Problem description
Output only how many lines below contain "College".
▶
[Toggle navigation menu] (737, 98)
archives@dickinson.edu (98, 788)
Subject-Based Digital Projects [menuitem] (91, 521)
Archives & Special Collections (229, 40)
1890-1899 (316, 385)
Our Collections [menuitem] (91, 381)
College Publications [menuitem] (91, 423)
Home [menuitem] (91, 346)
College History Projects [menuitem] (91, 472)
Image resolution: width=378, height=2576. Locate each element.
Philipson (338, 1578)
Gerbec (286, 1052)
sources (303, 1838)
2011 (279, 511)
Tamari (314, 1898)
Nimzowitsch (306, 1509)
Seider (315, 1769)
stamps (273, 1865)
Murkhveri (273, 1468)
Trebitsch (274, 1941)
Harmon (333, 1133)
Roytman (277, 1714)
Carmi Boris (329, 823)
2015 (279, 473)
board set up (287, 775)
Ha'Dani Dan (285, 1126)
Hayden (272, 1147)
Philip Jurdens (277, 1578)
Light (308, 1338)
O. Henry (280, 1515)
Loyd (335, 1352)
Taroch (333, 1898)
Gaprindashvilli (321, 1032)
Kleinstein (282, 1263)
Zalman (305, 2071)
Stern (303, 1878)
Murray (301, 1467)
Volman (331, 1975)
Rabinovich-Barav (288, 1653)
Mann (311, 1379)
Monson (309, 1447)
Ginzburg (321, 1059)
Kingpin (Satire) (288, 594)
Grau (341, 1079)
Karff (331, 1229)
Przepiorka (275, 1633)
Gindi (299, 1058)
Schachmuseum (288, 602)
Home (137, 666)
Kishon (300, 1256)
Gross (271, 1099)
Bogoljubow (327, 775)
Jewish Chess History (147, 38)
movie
◀
Result for this exercise
2